(DATA)
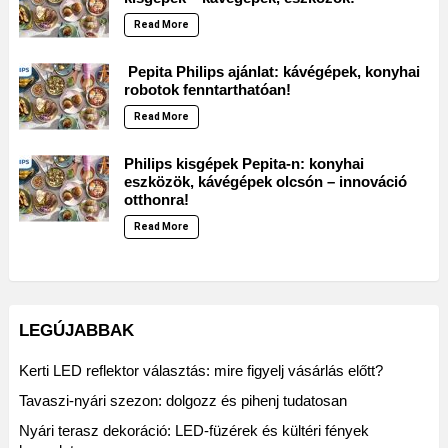
Read More
Pepita Philips ajánlat: kávégépek, konyhai
robotok fenntarthatóan!
Read More
Philips kisgépek Pepita-n: konyhai
eszközök, kávégépek olcsón – innováció
otthonra!
Read More
LEGÚJABBAK
Kerti LED reflektor választás: mire figyelj vásárlás előtt?
Tavaszi-nyári szezon: dolgozz és pihenj tudatosan
Nyári terasz dekoráció: LED-füzérek és kültéri fények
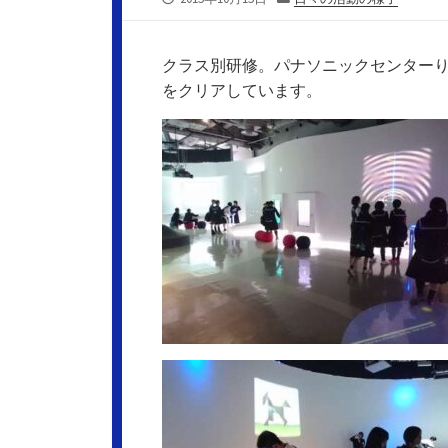
開
テ
日
ゴ
リ
クラス別研修。パナソニックセンター
ー
をクリアしています。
(End DATA)
▸ **THE TASK**
If a line of the entries holds the word "Pepita", copy it out.

▸ **OUTPUT FOR THIS EXERCISE**
Pepita Philips ajánlat: kávégépek, konyhai
Philips kisgépek Pepita-n: konyhai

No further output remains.